PROBLEM TO SOLVE:
In the entries below, count every line that has the string "plastica", and answer with that count alone.

....

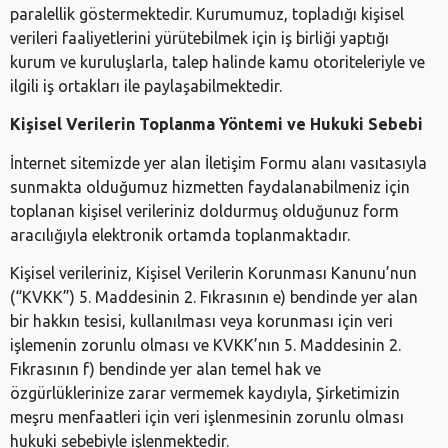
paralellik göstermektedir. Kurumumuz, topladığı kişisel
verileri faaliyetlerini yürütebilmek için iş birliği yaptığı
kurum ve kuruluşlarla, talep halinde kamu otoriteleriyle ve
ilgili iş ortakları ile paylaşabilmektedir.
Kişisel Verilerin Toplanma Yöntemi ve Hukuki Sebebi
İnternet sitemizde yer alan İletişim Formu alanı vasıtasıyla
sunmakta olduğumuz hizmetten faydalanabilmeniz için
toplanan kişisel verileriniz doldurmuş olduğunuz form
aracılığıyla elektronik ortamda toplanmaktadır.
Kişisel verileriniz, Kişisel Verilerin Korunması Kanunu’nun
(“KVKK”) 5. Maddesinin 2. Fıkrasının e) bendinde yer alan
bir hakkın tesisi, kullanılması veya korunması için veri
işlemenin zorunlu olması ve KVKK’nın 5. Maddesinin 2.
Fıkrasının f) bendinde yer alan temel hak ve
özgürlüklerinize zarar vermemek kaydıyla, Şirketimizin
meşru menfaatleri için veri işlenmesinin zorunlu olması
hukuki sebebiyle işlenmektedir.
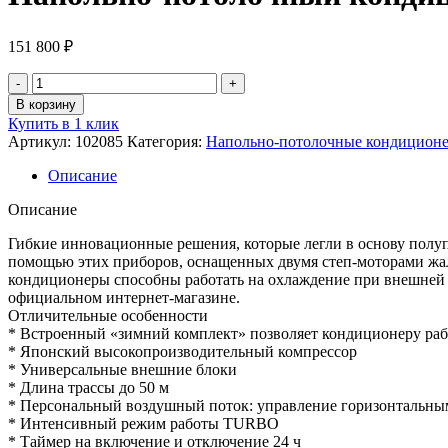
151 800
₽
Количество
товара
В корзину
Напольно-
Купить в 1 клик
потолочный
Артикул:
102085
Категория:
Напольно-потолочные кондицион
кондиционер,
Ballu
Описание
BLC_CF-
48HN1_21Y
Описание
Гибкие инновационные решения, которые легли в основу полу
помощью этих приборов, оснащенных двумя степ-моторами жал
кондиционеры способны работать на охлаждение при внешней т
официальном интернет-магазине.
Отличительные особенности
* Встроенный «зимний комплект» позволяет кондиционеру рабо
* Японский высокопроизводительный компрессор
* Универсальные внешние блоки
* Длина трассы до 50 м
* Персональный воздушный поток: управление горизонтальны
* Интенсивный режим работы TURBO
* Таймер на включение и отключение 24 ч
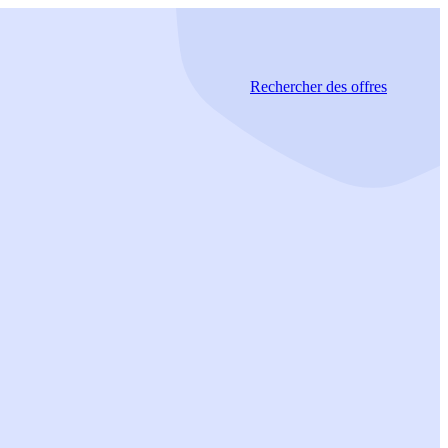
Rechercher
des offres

....

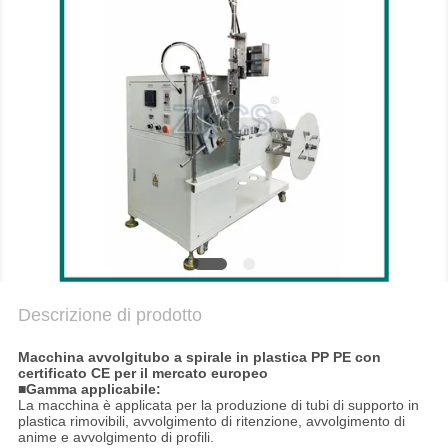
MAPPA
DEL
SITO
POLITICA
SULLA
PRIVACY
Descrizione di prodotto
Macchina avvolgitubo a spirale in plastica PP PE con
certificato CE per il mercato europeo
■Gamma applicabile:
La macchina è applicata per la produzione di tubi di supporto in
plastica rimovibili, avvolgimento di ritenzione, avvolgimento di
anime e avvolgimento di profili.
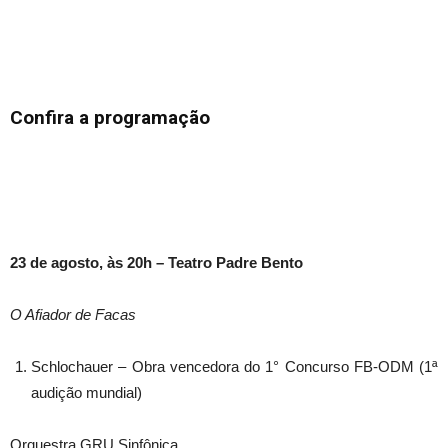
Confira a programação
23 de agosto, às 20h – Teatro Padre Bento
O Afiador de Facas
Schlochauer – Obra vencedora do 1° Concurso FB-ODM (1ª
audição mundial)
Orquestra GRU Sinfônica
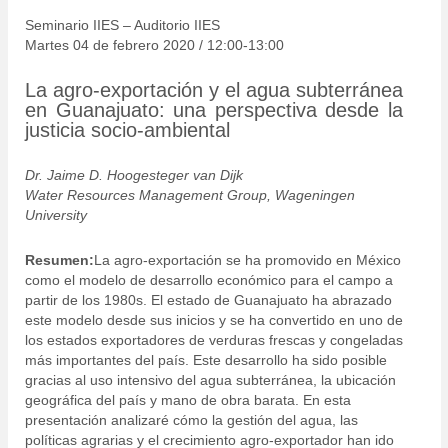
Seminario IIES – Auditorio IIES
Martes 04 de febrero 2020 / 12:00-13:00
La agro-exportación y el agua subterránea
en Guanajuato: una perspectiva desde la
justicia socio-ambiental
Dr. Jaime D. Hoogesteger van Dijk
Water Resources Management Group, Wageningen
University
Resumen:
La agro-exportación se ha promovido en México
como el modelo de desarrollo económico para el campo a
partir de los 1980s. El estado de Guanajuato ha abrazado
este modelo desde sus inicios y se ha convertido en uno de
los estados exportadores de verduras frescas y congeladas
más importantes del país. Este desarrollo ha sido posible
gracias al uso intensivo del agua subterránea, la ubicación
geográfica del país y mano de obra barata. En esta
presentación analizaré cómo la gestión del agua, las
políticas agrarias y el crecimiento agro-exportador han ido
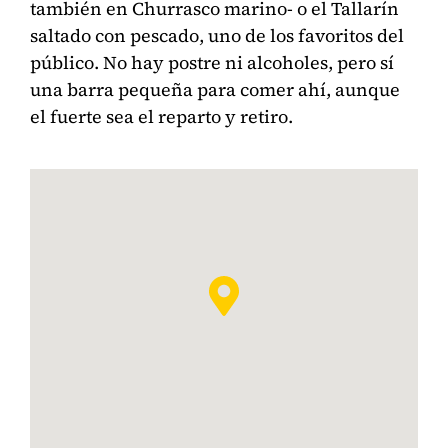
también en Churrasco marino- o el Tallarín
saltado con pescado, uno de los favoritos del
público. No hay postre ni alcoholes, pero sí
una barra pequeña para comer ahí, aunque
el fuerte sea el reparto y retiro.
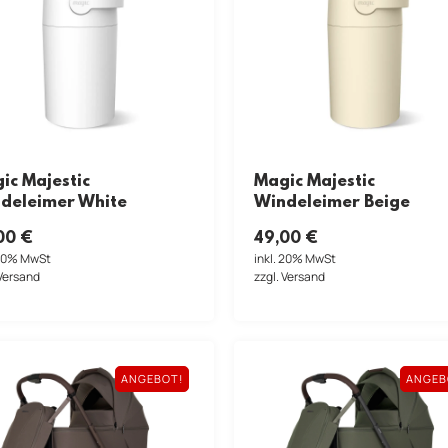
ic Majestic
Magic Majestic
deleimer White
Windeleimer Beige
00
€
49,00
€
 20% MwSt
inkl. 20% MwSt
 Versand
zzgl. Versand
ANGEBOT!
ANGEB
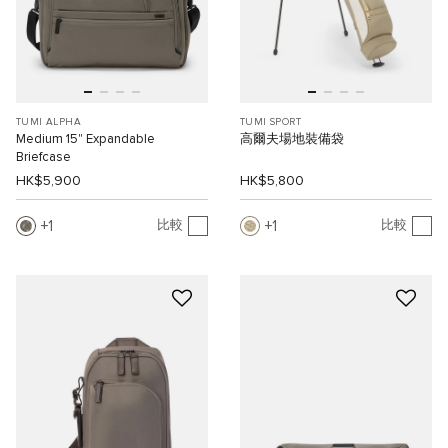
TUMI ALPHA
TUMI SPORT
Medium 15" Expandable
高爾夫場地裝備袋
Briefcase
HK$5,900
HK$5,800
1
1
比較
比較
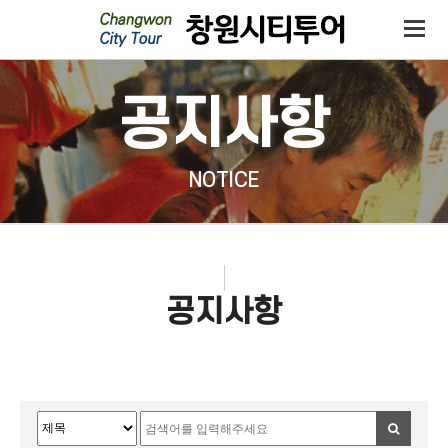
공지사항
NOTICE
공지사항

....

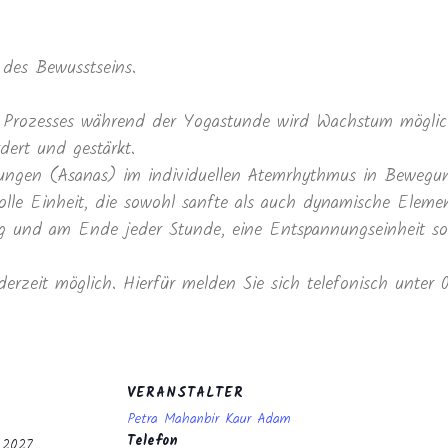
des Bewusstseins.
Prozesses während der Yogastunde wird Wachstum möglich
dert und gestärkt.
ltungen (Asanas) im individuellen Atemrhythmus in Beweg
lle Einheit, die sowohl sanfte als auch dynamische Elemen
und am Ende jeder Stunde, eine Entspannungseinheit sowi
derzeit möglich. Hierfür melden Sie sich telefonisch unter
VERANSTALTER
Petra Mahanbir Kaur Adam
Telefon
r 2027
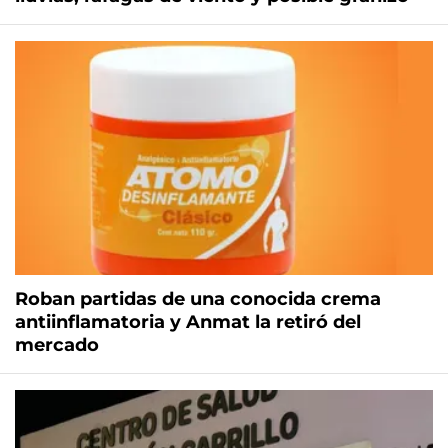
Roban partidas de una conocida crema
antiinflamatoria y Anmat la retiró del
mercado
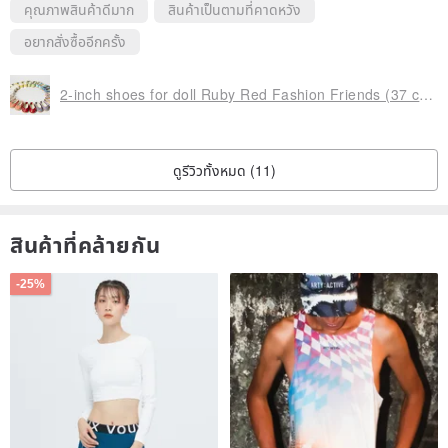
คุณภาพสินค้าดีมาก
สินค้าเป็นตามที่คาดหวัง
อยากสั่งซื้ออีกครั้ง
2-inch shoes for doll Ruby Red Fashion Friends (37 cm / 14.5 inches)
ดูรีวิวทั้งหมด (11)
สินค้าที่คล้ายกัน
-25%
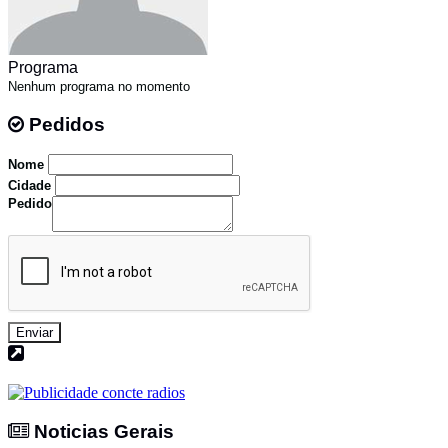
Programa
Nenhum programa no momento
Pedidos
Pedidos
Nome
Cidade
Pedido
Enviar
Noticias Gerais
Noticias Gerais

....

ANSWER TO THE EXERCISE:
2